Jun. 25th, 2003 05:03 pmI think so. It's almost required of believers in strong AI.
This afternoon, I had a colleague tell me that humans are superior to computers because we are not Turing machines, so we aren't subject to the halting problem. I told his arguments sounded a lot like Penrose's fallacious anti-strong-AI arguments.
We argued for about 10 minutes and then I gave up convincing him.
Crispin Cowan on the metaphysical implications of humans being Turing machines.
Boyer and Moore have a machine prove the Halting Problem
This afternoon, I had a colleague tell me that humans are superior to computers because we are not Turing machines, so we aren't subject to the halting problem. I told his arguments sounded a lot like Penrose's fallacious anti-strong-AI arguments.
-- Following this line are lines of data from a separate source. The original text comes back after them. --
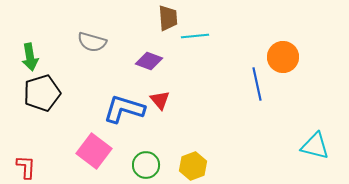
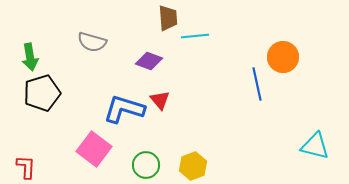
pink square: moved 2 px up
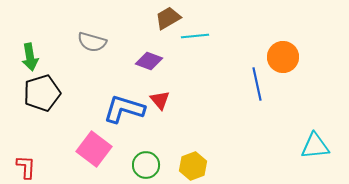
brown trapezoid: rotated 116 degrees counterclockwise
cyan triangle: rotated 20 degrees counterclockwise
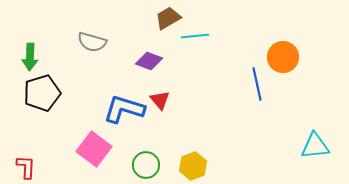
green arrow: rotated 12 degrees clockwise
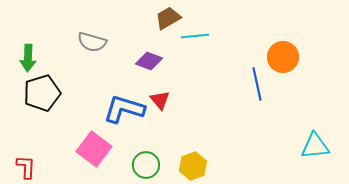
green arrow: moved 2 px left, 1 px down
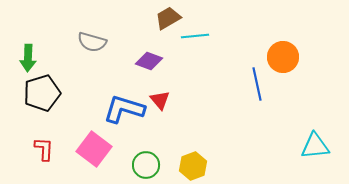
red L-shape: moved 18 px right, 18 px up
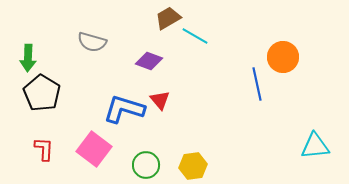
cyan line: rotated 36 degrees clockwise
black pentagon: rotated 24 degrees counterclockwise
yellow hexagon: rotated 12 degrees clockwise
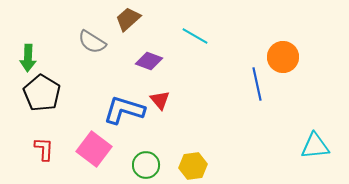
brown trapezoid: moved 40 px left, 1 px down; rotated 12 degrees counterclockwise
gray semicircle: rotated 16 degrees clockwise
blue L-shape: moved 1 px down
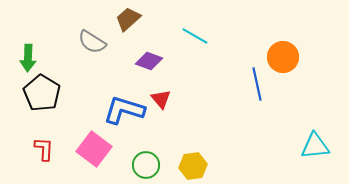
red triangle: moved 1 px right, 1 px up
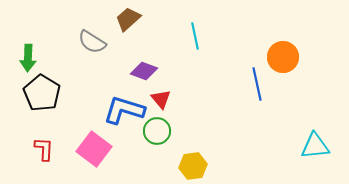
cyan line: rotated 48 degrees clockwise
purple diamond: moved 5 px left, 10 px down
green circle: moved 11 px right, 34 px up
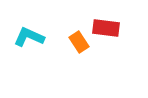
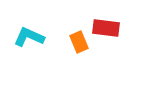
orange rectangle: rotated 10 degrees clockwise
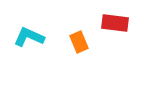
red rectangle: moved 9 px right, 5 px up
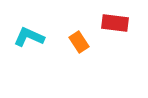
orange rectangle: rotated 10 degrees counterclockwise
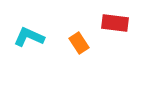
orange rectangle: moved 1 px down
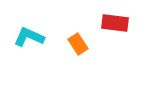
orange rectangle: moved 1 px left, 1 px down
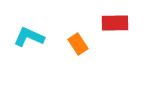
red rectangle: rotated 8 degrees counterclockwise
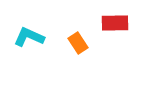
orange rectangle: moved 1 px up
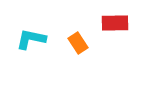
cyan L-shape: moved 2 px right, 2 px down; rotated 12 degrees counterclockwise
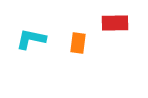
orange rectangle: rotated 40 degrees clockwise
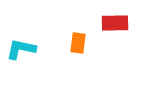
cyan L-shape: moved 10 px left, 10 px down
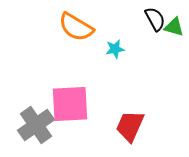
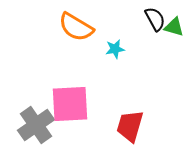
red trapezoid: rotated 8 degrees counterclockwise
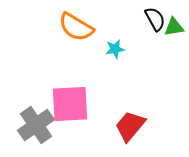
green triangle: rotated 25 degrees counterclockwise
red trapezoid: rotated 24 degrees clockwise
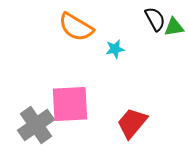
red trapezoid: moved 2 px right, 3 px up
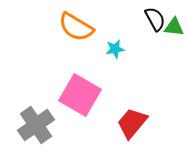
green triangle: rotated 15 degrees clockwise
pink square: moved 10 px right, 9 px up; rotated 33 degrees clockwise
We argued for about 10 minutes and then I gave up convincing him.
Crispin Cowan on the metaphysical implications of humans being Turing machines.
Boyer and Moore have a machine prove the Halting Problem
hmm
Date: 2003-06-25 11:17 pm (UTC)Now, if you count pieces of paper and RAM chips as being acceptable parts of humans (we did create them, after all), that boosts our memory a lot. Then I'd put humans in the category of "Deterministic Automata with so much available memory that they look like Turing Machines except on really large, complex problems".
Re: hmm
Date: 2003-06-26 08:44 am (UTC)There is a hierarchy:
Deterministic/Non-deterministic Finite Automata: can decide if a string fits a regular expression.
Pushdown Automata: decide context-free languages
Turing Machines: decide computable/"decidable" problems
So DFAs/NFAs don't have memory by definition, just states. Can't decide whether a string fits 0^m 1^m.
PAs have a partially-accessible memory in the form of an unlimited stack. Can decide whether a string fits 0^m 1^m, but can't decide whether 0^m 1^m 0^m (?).
TMs have an infinite tape.
Re: hmm
Date: 2003-06-26 05:33 pm (UTC)You could transform a computer program into a DFA as long as it only used a finite amount of memory known in advance, by letting each state in the DFA represent a complete description of the CPU registers, memory space of the program, current location of the PC, etc. The entire transition table (mammoth though it would be) could be precomputed and the DFA generated.
A DFA can't decide if a string fits 0^m 1^m because that requires log_2(m) bits of memory. If m can be arbitrarily large, then we just make m bigger than the number of states in the DFA, and the DFA can't keep track of the count of incoming 0's. Being forced to cycle in the state graph can be thought of as "running out of memory".
A Turing Machine with finite tape (or a PA with a finite stack) is just a DFA. It only has finite memory, and just like the computer program, we can "simulate" it with a DFA, each of whose states represents the complete state of the tape and the position of the head.
Since humans have only a finite amount of memory, how can we be Turing Machines? A TM can solve problems that take more memory than there are particles in the universe. We can't. We're just large DFA's...
Re: hmm
Date: 2003-06-26 11:05 pm (UTC)It was counterintuitive for me that we can't decide 0^m 1^m.
A Turing Machine with finite tape (or a PA with a finite stack) is just a DFA. It only has finite memory, and just like the computer program, we can "simulate" it with a DFA, each of whose states represents the complete state of the tape and the position of the head.
That's an insight I should have had back when I studied Theory of Computation, but for some reason I didn't (I don't think the prof showed it either). I guess I was just sick of the whole thing.